→ **Provided information**:
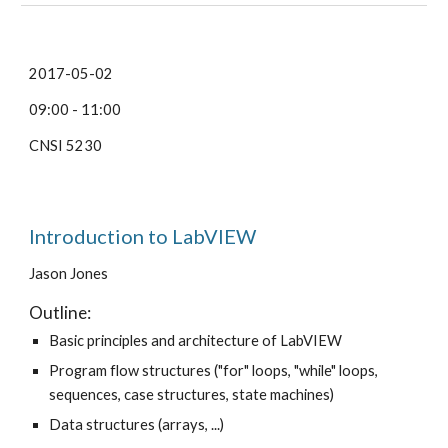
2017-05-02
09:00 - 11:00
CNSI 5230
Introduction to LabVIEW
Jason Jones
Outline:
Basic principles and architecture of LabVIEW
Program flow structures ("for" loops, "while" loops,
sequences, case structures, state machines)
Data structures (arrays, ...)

→ **What is expected**: Reproduce these records exactly, but not the pictures.

→ **Written answer**:
2017-05-02
09:00 - 11:00
CNSI 5230
Introduction to LabVIEW
Jason Jones
Outline:
Basic principles and architecture of LabVIEW
Program flow structures ("for" loops, "while" loops,
sequences, case structures, state machines)
Data structures (arrays, ...)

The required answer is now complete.